Au même instant, Roman arrive, seul. Il est magnifique. La tristesse ne l’abîme pas.

– Je suis venu lui faire la lecture, me dit-il en posant son manteau sur une chaise.

– Merci.

C’est tout ce que je trouve à lui dire. Merci. J’ai toujours le cahier bleu ouvert dans mes mains. Je le referme.

– C’est l’histoire de mes grands-parents ?

– Oui.

Je m’approche de lui et je l’embrasse sur la bouche. Il fait tomber le roman qu’il tient dans ses mains et me serre dans ses bras. Ses mains posées sur ma nuque sont glacées. Il caresse mes cheveux. Je ferme les yeux. J’ai trop peur de me réveiller en les ouvrant. Jamais personne ne m’a caressé les cheveux avec une telle douceur, je les sens pousser sous ses doigts.

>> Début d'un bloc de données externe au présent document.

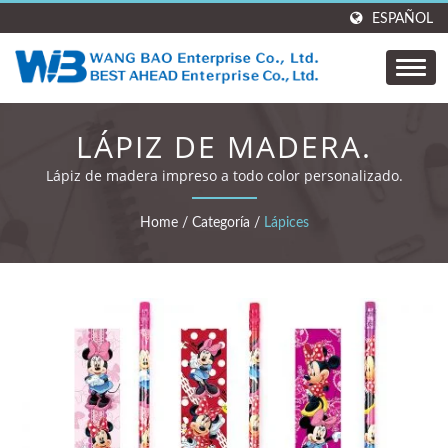
ESPAÑOL
LÁPIZ DE MADERA.
Lápiz de madera impreso a todo color personalizado.
Home
/
Categoría
/
Lápices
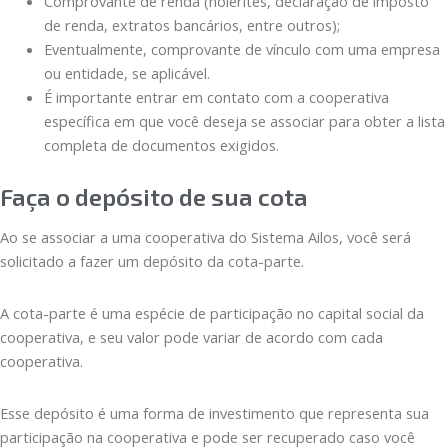
Comprovante de renda (holerites, declaração de imposto
de renda, extratos bancários, entre outros);
Eventualmente, comprovante de vínculo com uma empresa
ou entidade, se aplicável.
É importante entrar em contato com a cooperativa
específica em que você deseja se associar para obter a lista
completa de documentos exigidos.
Faça o depósito de sua cota
Ao se associar a uma cooperativa do Sistema Ailos, você será
solicitado a fazer um depósito da cota-parte.
A cota-parte é uma espécie de participação no capital social da
cooperativa, e seu valor pode variar de acordo com cada
cooperativa.
Esse depósito é uma forma de investimento que representa sua
participação na cooperativa e pode ser recuperado caso você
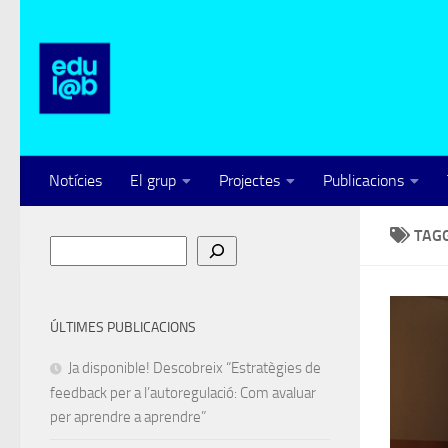
Skip to content
Notícies
El grup
Projectes
Publicacions
TAG
Cerca
ÚLTIMES PUBLICACIONS
Ja disponible! Descobreix “Estratègies de
feedback per a l’autoregulació: Com avaluar
per aprendre a aprendre”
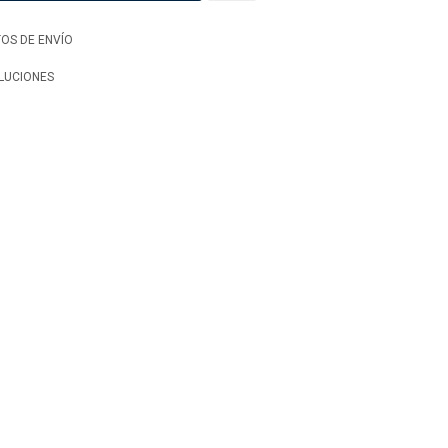
OS DE ENVÍO
LUCIONES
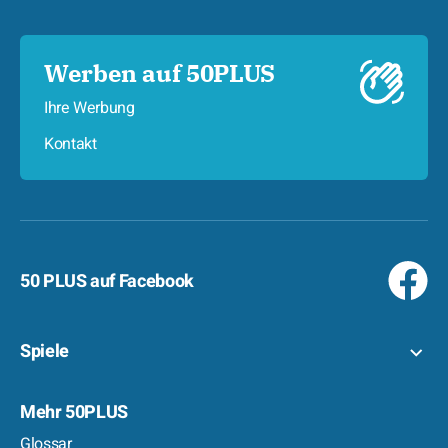
Werben auf 50PLUS
Ihre Werbung
Kontakt
50 PLUS auf Facebook
Spiele
Mehr 50PLUS
Glossar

Je ne suis plus Justine, je rencontre une autre forme de moi. Ce baiser a le goût amer de l’éphémère, de la fin d’une histoire d’amour. Je ressens une immense tristesse. Presque comme un sentiment de mort, de fin de vie.

Je murmure Joyeux Noël, et je quitte la chambre, chancelante, sans le regarder. Je ne veux pas savoir si ce baiser a vraiment existé. Je me perds dans les couloirs et ma tête tourne encore longtemps avant que je franchisse la sortie.